Records from a dataset:
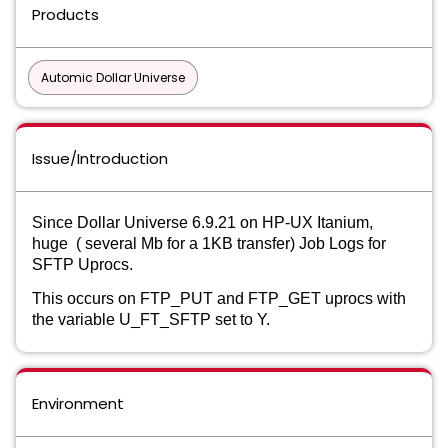
Products
Automic Dollar Universe
Issue/Introduction
Since Dollar Universe 6.9.21 on HP-UX Itanium,
huge ( several Mb for a 1KB transfer) Job Logs for
SFTP Uprocs.
This occurs on FTP_PUT and FTP_GET uprocs with
the variable U_FT_SFTP set to Y.
Environment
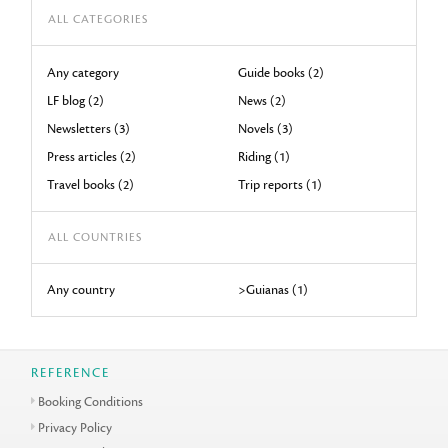
ALL CATEGORIES
Any category
Guide books (2)
LF blog (2)
News (2)
Newsletters (3)
Novels (3)
Press articles (2)
Riding (1)
Travel books (2)
Trip reports (1)
ALL COUNTRIES
Any country
>Guianas (1)
REFERENCE
Booking Conditions
Privacy Policy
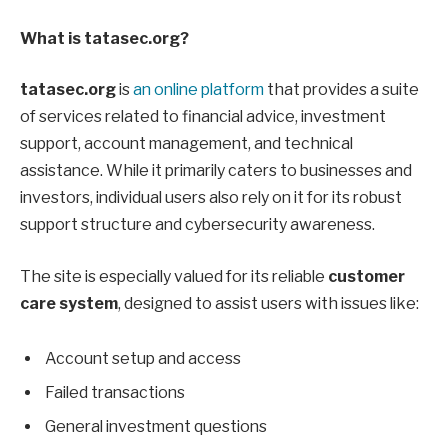
What is tatasec.org?
tatasec.org
is
an online platform
that provides a suite
of services related to financial advice, investment
support, account management, and technical
assistance. While it primarily caters to businesses and
investors, individual users also rely on it for its robust
support structure and cybersecurity awareness.
The site is especially valued for its reliable
customer
care system
, designed to assist users with issues like:
Account setup and access
Failed transactions
General investment questions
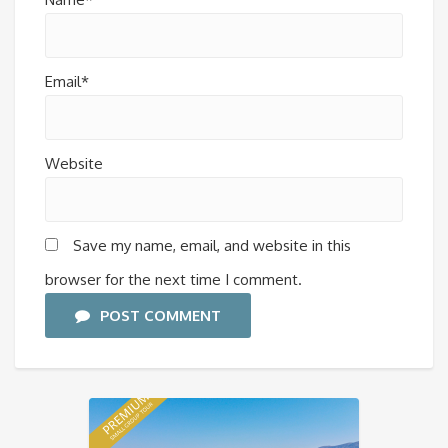
Email*
Website
Save my name, email, and website in this
browser for the next time I comment.
POST COMMENT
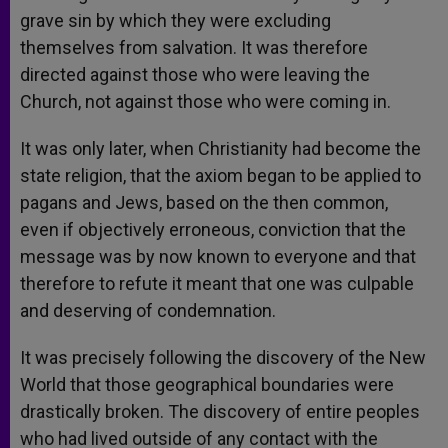
grave sin by which they were excluding
themselves from salvation. It was therefore
directed against those who were leaving the
Church, not against those who were coming in.
It was only later, when Christianity had become the
state religion, that the axiom began to be applied to
pagans and Jews, based on the then common,
even if objectively erroneous, conviction that the
message was by now known to everyone and that
therefore to refute it meant that one was culpable
and deserving of condemnation.
It was precisely following the discovery of the New
World that those geographical boundaries were
drastically broken. The discovery of entire peoples
who had lived outside of any contact with the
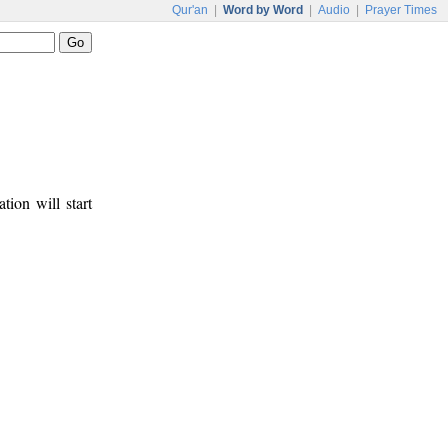
Qur'an
|
Word by Word
|
Audio
|
Prayer Times
tion will start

▶ [Task instructions]: From the data above, return exactly the lines from the one with "Environment" up to and including the one with "care system". Pictures do not go in the copy.

▶ [Result of the exercise]:
Environment
ALL CATEGORIES
Any category
Guide books (2)
LF blog (2)
News (2)
Newsletters (3)
Novels (3)
Press articles (2)
Riding (1)
Travel books (2)
Trip reports (1)
ALL COUNTRIES
Any country
>Guianas (1)
REFERENCE
Booking Conditions
Privacy Policy
What is tatasec.org?
tatasec.org
is
an online platform
that provides a suite
of services related to financial advice, investment
support, account management, and technical
assistance. While it primarily caters to businesses and
investors, individual users also rely on it for its robust
support structure and cybersecurity awareness.
The site is especially valued for its reliable
customer
care system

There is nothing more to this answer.